Julian Self is an Assistant Professor of Chemical Engineering at Polytechnique Montréal. He studies phase equilibria and liquid solutions, in contexts ranging from electronic waste recycling to electrolytes used in batteries. He asks questions such as: When do liquid mixtures freeze or separate?
Dr. Self received his Ph.D. from UC Berkeley in 2021 in materials science where he studied liquid electrolytes for conventional batteries, along with newer batteries which could be based on calcium or magnesium. Currently, he resides in Montreal.
Nina Vroemen

I am interested in how art can activate an ecological way of thinking rooted in environmental and social justice. Scientific and surreal, my work intertwines the elemental and mythological. Through experimental methods that span video, performance, ceramics, and installation, I practice storytelling, revealing intimacies in the unexpected. I am fascinated by the agency and legacies of materials and their potential as witnesses; full of history, story, warning, and hope.

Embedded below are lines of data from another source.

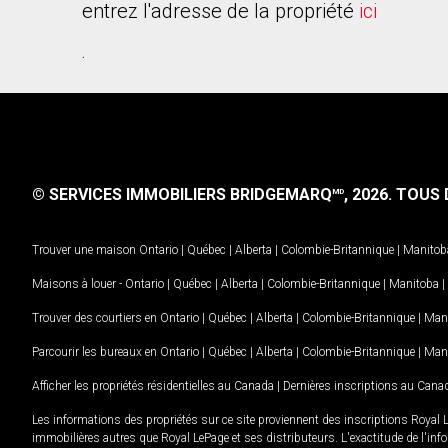
entrez l'adresse de la propriété
ici
.
© SERVICES IMMOBILIERS BRIDGEMARQ
, 2026.
TOUS D
MD
Trouver une maison
Ontario
|
Québec
|
Alberta
|
Colombie-Britannique
|
Manitob
Maisons à louer -
Ontario
|
Québec
|
Alberta
|
Colombie-Britannique
|
Manitoba
|
Trouver des courtiers en
Ontario
|
Québec
|
Alberta
|
Colombie-Britannique
|
Man
Parcourir les bureaux en
Ontario
|
Québec
|
Alberta
|
Colombie-Britannique
|
Man
Afficher les propriétés résidentielles au Canada
|
Dernières inscriptions au Cana
Les informations des propriétés sur ce site proviennent des inscriptions Royal 
immobilières autres que Royal LePage et ses distributeurs. L'exactitude de l'info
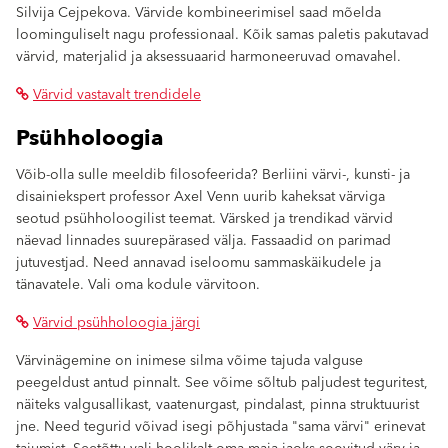
Silvija Cejpekova. Värvide kombineerimisel saad mõelda
loominguliselt nagu professionaal. Kõik samas paletis pakutavad
värvid, materjalid ja aksessuaarid harmoneeruvad omavahel.
Värvid vastavalt trendidele
Psühholoogia
Võib-olla sulle meeldib filosofeerida? Berliini värvi-, kunsti- ja
disainiekspert professor Axel Venn uurib kaheksat värviga
seotud psühholoogilist teemat. Värsked ja trendikad värvid
näevad linnades suurepärased välja. Fassaadid on parimad
jutuvestjad. Need annavad iseloomu sammaskäikudele ja
tänavatele. Vali oma kodule värvitoon.
Värvid psühholoogia järgi
Värvinägemine on inimese silma võime tajuda valguse
peegeldust antud pinnalt. See võime sõltub paljudest teguritest,
näiteks valgusallikast, vaatenurgast, pindalast, pinna struktuurist
jne. Need tegurid võivad isegi põhjustada "sama värvi" erinevat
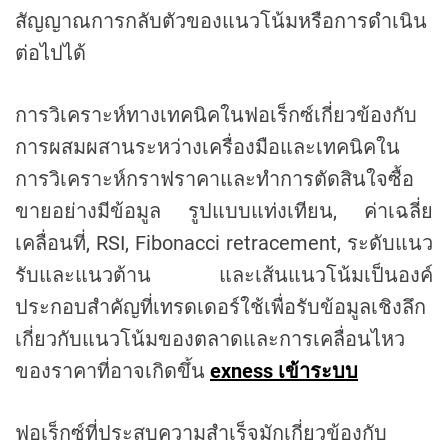
สัญญาณการกลับตัวของแนวโน้มหรือการดำเนิน
ต่อไปได้
การวิเคราะห์ทางเทคนิคในฟอเร็กซ์เกี่ยวข้องกับ
การผสมผสานระหว่างเครื่องมือและเทคนิคใน
การวิเคราะห์กราฟราคาและทำการตัดสินใจซื้อ
ขายอย่างมีข้อมูล รูปแบบแท่งเทียน, ค่าเฉลี่ย
เคลื่อนที่, RSI, Fibonacci retracement, ระดับแนว
รับและแนวต้าน และเส้นแนวโน้มเป็นองค์
ประกอบสำคัญที่เทรดเดอร์ใช้เพื่อรับข้อมูลเชิงลึก
เกี่ยวกับแนวโน้มของตลาดและการเคลื่อนไหว
ของราคาที่อาจเกิดขึ้น
exness เข้าระบบ
ฟอเร็กซ์ที่ประสบความสำเร็จมักเกี่ยวข้องกับ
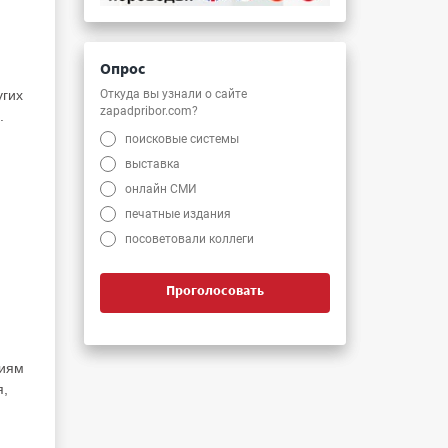
Опрос
Откуда вы узнали о сайте
угих
zapadpribor.com?
.
поисковые системы
выставка
онлайн СМИ
печатные издания
посоветовали коллеги
Проголосовать
ниям
я,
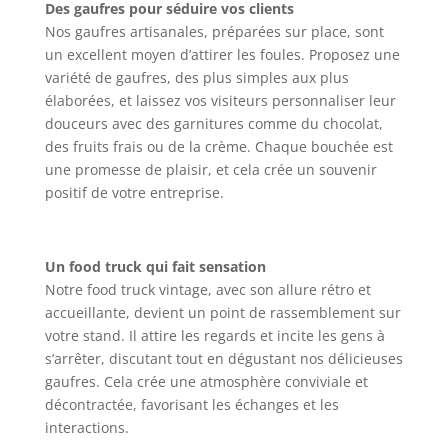
Des gaufres pour séduire vos clients
Nos gaufres artisanales, préparées sur place, sont
un excellent moyen d’attirer les foules. Proposez une
variété de gaufres, des plus simples aux plus
élaborées, et laissez vos visiteurs personnaliser leur
douceurs avec des garnitures comme du chocolat,
des fruits frais ou de la crème. Chaque bouchée est
une promesse de plaisir, et cela crée un souvenir
positif de votre entreprise.
Un food truck qui fait sensation
Notre food truck vintage, avec son allure rétro et
accueillante, devient un point de rassemblement sur
votre stand. Il attire les regards et incite les gens à
s’arrêter, discutant tout en dégustant nos délicieuses
gaufres. Cela crée une atmosphère conviviale et
décontractée, favorisant les échanges et les
interactions.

Water flows through all my work, it carries the poetics and politics of this miraculous substance that supports all life on the planet Earth.
Nina Vroemen is a multidisciplinary artist and educator who makes work about ecology that is speculative and embodied. Born in Gatineau, Quebec.They currently live in Tiohtiá:ke (Montreal), on the traditional territory of the Kanien’kehà:ka.
Their recent shows include a solo exhibition at L’Ecart, ground is the bottom of anything (Rouyn), Engaging the margins at Beal Centre for Art + Technology (Irvine), Sentient Disobedience at the PHI (MTL), IGNITION 19 at the Ellen Gallery (MTL), Marées Queer Tides at Gallery Sans Nom (NB), Artch(QC), Watershed Art and Ecology (CHI), Points de Bascule,Centre Clark (MTL), and Darling Foundry (MTL).
With their focus on Art and Ecology, they have been invited to international gatherings on climate change, such as the More than Human Life MOTH gathering, organized by the NYU School of Law and Theory of (Climate) Change <–> Practice of (Climate) Change: Feminist, Queer, Anticolonial Propositions, organized by the Institute of Environment in Sydney Australia.
They have participated in numerous artist residencies, including Centre PHI public engagement (2024), Studio Kura (2024), Eastern Bloc (2023), Performing Arts Forum (2023), ARTSCAPE Gibraltar (2022), RURART (2020).
Their work has been published in Bodies of Sound: Becoming a Feminist Ear (Silver Press, 2024, UK), Being a Body of Water (PHI 2024) Engaging the Margins (UC Irvine, 2024), esse: art + opinions (September 2023).